Androgen receptor (AR) is a ligand-responsive transcription factor that binds to enhancer elements and drives the maturation of intermediate prostate cells into non-proliferating luminal epithelia. However, in tumors originating from these cells, AR activity is hijacked to drive hyper-proliferative and malignant phenotypes. Here, we show that the tumor-specific enhancer circuitry of AR is critically reliant on the activity of NSD2—an H3K36me2 methyltransferase. NSD2 expression is abnormally gained in malignant cells, wherein its inhibition impairs AR trans-activation potential through off-loading from over 40,000 genomic sites. NSD2-dependent sites harbor a chimeric AR-half motif juxtaposed to FOXA1, which is exclusively detected within tumor-specific AR binding sites in patient tissues. Notably, NSD2 inactivation engendered increased dependency on NSD1, and a novel NSD1/2 PROTAC degrader showed preferential cytotoxicity in AR/FOXA1-driven cancers. Altogether, we identify NSD2 as a targetable AR cofactor in prostate cancer, positioning NSD1/2 paralogs as novel targets for therapy.

What sparked your interest in this area of research, and why is it important?
While de-differentiation is a hallmark of many tumors, prostate cancer oddly remains reliant on a transcription factor that drives terminal differentiation in the normal precursor cell. This counterintuitive addiction of prostate cancer cells to a differentiation factor remains mechanistically unexplained and, thus, is an exciting area of research. Understanding the molecular basis of how the lineage-defining androgen/AR axis is hijacked and reprogrammed by driver oncogenes during prostate tumorigenesis will establish a new paradigm of “lineage addiction” in human cancers, as well as uncover new targetable dependencies for prostate cancer therapy.

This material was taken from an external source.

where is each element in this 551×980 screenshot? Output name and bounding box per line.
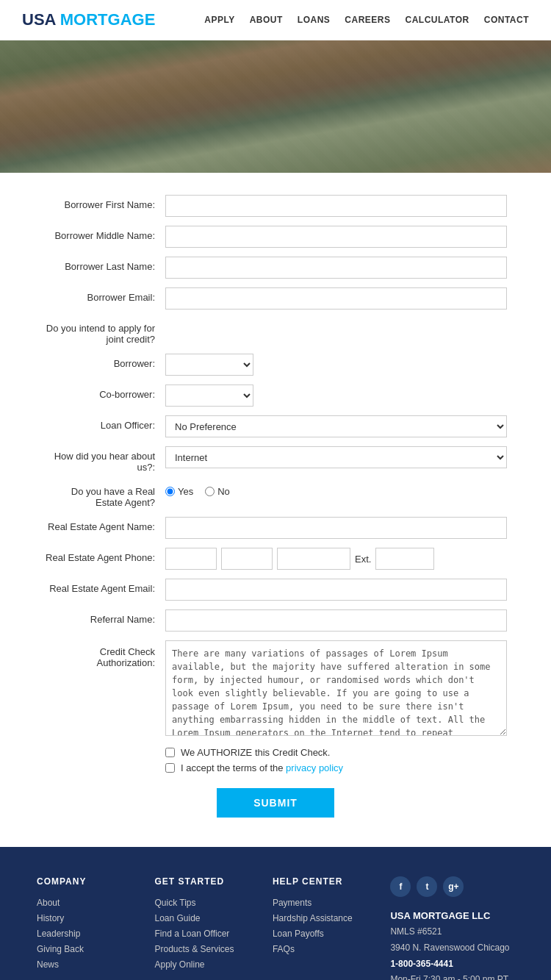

What (or who) inspired you to apply for the NextGen Stars program?
My primary motivation for applying to the NextGen Stars program was to share my current research and promote my newly established cancer laboratory at the University of Michigan Medical School.

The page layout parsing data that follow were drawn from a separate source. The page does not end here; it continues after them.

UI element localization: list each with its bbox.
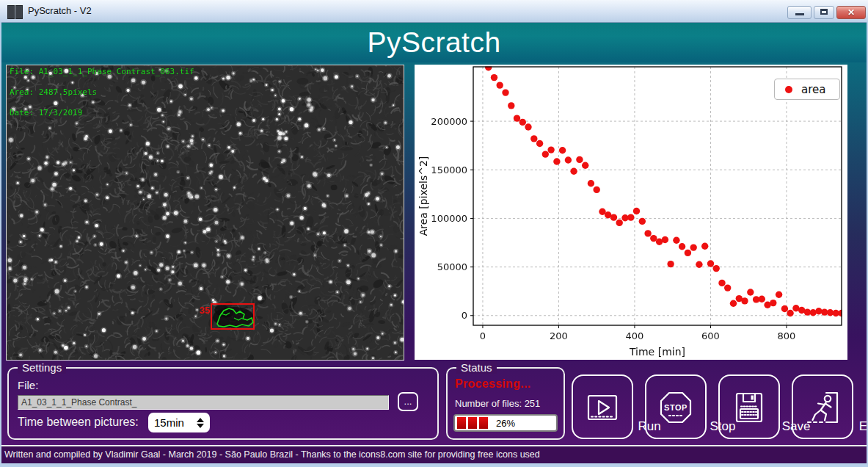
exit-door-icon: [805, 390, 840, 425]
maximize-icon: [820, 9, 828, 15]
legend-marker-area: [785, 86, 792, 93]
minimize-button[interactable]: [787, 6, 812, 19]
svg-text:STOP: STOP: [664, 403, 688, 412]
footer-credits-text: Written and compiled by Vladimir Gaal - …: [0, 446, 868, 460]
svg-text:Time [min]: Time [min]: [629, 346, 685, 358]
close-button[interactable]: ✕: [836, 6, 866, 19]
svg-text:0: 0: [462, 310, 467, 321]
app-icon: [7, 5, 22, 18]
spinner-up-icon[interactable]: [197, 418, 204, 422]
exit-button[interactable]: Exit: [792, 374, 853, 439]
svg-text:Area [pixels^2]: Area [pixels^2]: [417, 156, 429, 236]
overlay-date-line: Date: 17/3/2019: [10, 108, 82, 117]
spinner-arrows[interactable]: [194, 418, 206, 428]
svg-text:200: 200: [550, 330, 568, 341]
processing-status-text: Processing...: [455, 377, 531, 391]
interval-value: 15min: [150, 416, 194, 429]
svg-text:600: 600: [701, 330, 720, 341]
exit-button-label: Exit: [840, 419, 868, 434]
minimize-icon: [795, 13, 804, 15]
maximize-button[interactable]: [814, 6, 834, 19]
interval-spinner[interactable]: 15min: [148, 413, 210, 432]
footer-credits-bar: Written and compiled by Vladimir Gaal - …: [0, 445, 868, 465]
window-title: PyScratch - V2: [28, 5, 92, 16]
spinner-down-icon[interactable]: [197, 424, 204, 428]
save-button[interactable]: Save: [718, 374, 780, 439]
interval-label: Time between pictures:: [18, 416, 139, 429]
settings-group-label: Settings: [18, 361, 66, 374]
browse-button[interactable]: ...: [398, 392, 418, 411]
svg-text:200000: 200000: [431, 116, 467, 127]
microscopy-image-panel: File: A1_03_1_1_Phase Contrast_063.tif A…: [6, 65, 404, 361]
settings-group: Settings File: ... Time between pictures…: [7, 367, 439, 440]
progress-percent-label: 26%: [455, 418, 556, 429]
titlebar: PyScratch - V2 ✕: [0, 0, 868, 23]
image-overlay-text: File: A1_03_1_1_Phase Contrast_063.tif A…: [10, 67, 194, 118]
progress-bar: 26%: [453, 414, 558, 432]
status-group: Status Processing... Number of files: 25…: [446, 367, 565, 440]
stop-sign-icon: STOP: [658, 390, 693, 425]
status-group-label: Status: [456, 361, 497, 374]
run-button[interactable]: Run: [572, 374, 633, 439]
svg-text:100000: 100000: [431, 213, 467, 224]
file-count-text: Number of files: 251: [455, 398, 540, 409]
chart-legend: area: [774, 79, 840, 100]
overlay-area-line: Area: 2487.5pixels: [10, 87, 97, 97]
window-frame-left: [0, 22, 1, 467]
svg-text:800: 800: [778, 330, 796, 341]
svg-text:0: 0: [480, 330, 486, 341]
legend-label-area: area: [801, 83, 825, 96]
svg-text:50000: 50000: [437, 261, 467, 272]
file-path-input[interactable]: [18, 395, 389, 410]
area-chart-panel: 0200400600800050000100000150000200000Tim…: [415, 65, 847, 360]
stop-button[interactable]: STOP Stop: [645, 374, 707, 439]
svg-text:400: 400: [626, 330, 644, 341]
file-label: File:: [18, 379, 38, 391]
window-frame-bottom: [0, 463, 868, 467]
close-icon: ✕: [837, 7, 865, 18]
area-vs-time-chart: 0200400600800050000100000150000200000Tim…: [415, 65, 847, 360]
overlay-file-line: File: A1_03_1_1_Phase Contrast_063.tif: [10, 67, 194, 76]
svg-text:150000: 150000: [431, 164, 467, 175]
floppy-disk-icon: [732, 390, 767, 425]
play-filmstrip-icon: [585, 390, 620, 425]
app-title: PyScratch: [0, 22, 868, 62]
app-header: PyScratch: [0, 22, 868, 62]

What are you looking forward to as a member of the NextGen Stars?
I look forward to meeting my fellow awardees and learning more about their research. Being part of this cohort not only provides the opportunity to broaden one’s professional network but also facilitates connections with emerging thought leaders in closely related research domains. These interactions may spark inspiration and pave the way for potential future collaborations.